Le cirque de Gavarnie

L'Algérie, j'y suis né le jour du débarquement des Américains, le 8 novembre 1942. J'ai quitté ce pays merveilleux en 1962, pour n'y retourner qu'en août 2004, soit 42 ans plus tard...
Midi-Pyrénées m'a accueilli. J'ai mis du temps pour m'imprégner de Toulouse mais j'ai de suite été charmé par ce massif montagneux et ses rivières vagabondes que je parcours avec amour...Ah ces chères Pyrénées, que je m'y trouve bien ...! Vous y trouverez de nombreux articles dédiés à cette magnifique région et la capitale de Midi Pyrénées : Toulouse
L'Algérie, j'y suis revenu dix fois depuis; j'ai apprécié la chaleur de l'accueil, un accueil inégalé de par le monde.......L'espérance d'abord ...Une relative désillusion ensuite...Pourquoi alors que le pays a un potentiel énorme...Les gens sont perdus et ne savent pus que faire....Les jeunes n'en parlons pas, ils ne trouvent leur salut que dans la fuite....Est-il bon de dénoncer cela?
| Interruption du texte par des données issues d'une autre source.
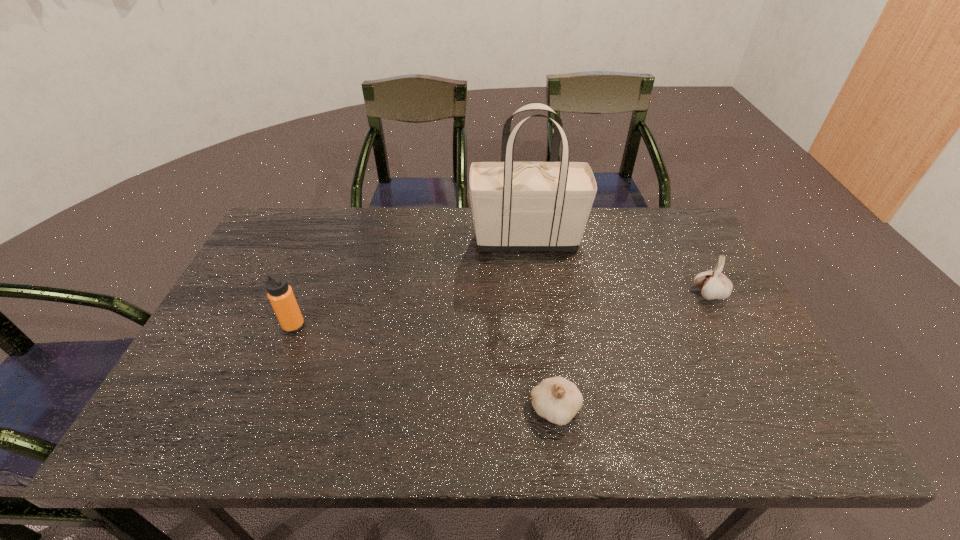 Where is `shopping bag`? The width and height of the screenshot is (960, 540). shopping bag is located at coordinates (517, 206).

Where is `the tallest object`? Image resolution: width=960 pixels, height=540 pixels. the tallest object is located at coordinates (517, 206).

At what (x,y) coordinates should I click in order to perform the action: click on the third shortest object. Please return your answer as a coordinate pair (x, y). Looking at the image, I should click on (280, 294).

Locate an element on the screen. The height and width of the screenshot is (540, 960). the second nearest object is located at coordinates (280, 294).

Locate an element on the screen. The height and width of the screenshot is (540, 960). the rightmost object is located at coordinates (713, 284).

Locate an element on the screen. This screenshot has width=960, height=540. the right garlic is located at coordinates (713, 284).

Locate an element on the screen. Image resolution: width=960 pixels, height=540 pixels. the shorter garlic is located at coordinates (558, 400).

At what (x,y) coordinates should I click in order to perform the action: click on the shortest object. Please return your answer as a coordinate pair (x, y). The width and height of the screenshot is (960, 540). Looking at the image, I should click on (558, 400).

The image size is (960, 540). In order to click on blank space located with handles facing forward on the farthest object in this screenshot , I will do `click(414, 239)`.

At what (x,y) coordinates should I click in order to perform the action: click on vacant space located with handles facing forward on the farthest object. Please return your answer as a coordinate pair (x, y). This screenshot has height=540, width=960. Looking at the image, I should click on (418, 239).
Ce n'est pas en se taisant que les choses avanceront.
Il y a un décalage énorme entre la pensée du peuple et des amis que je rencontre régulièrement et les propos tenus dans les divers forums qui reprennent généralement les milieux lobbyistes relayant les consignes gouvernementales...
Les piliers de l'Algérie, à savoir, armée, religion et tenants du pouvoir sont un frein au développement de l'Algérie ....Le Pays est en veilleuse....Les gens reçoivent des ….sucettes...Juste le nécessaire... pour que ....rien nez bouge....
Pourtant des individus valeureux il y en a ....Mais pourquoi garder des élites qui pourraient remettre en cause une situation permettant aux tenants des institutions de profiter des immenses ressources de l'Algérie. Le peuple devenu passif n'a plus qu'un seul espoir : Dieu envers qui il se retourne de plus en plus...Dieu et la famille, cette famille qui revêt une importance capitale en Algérie.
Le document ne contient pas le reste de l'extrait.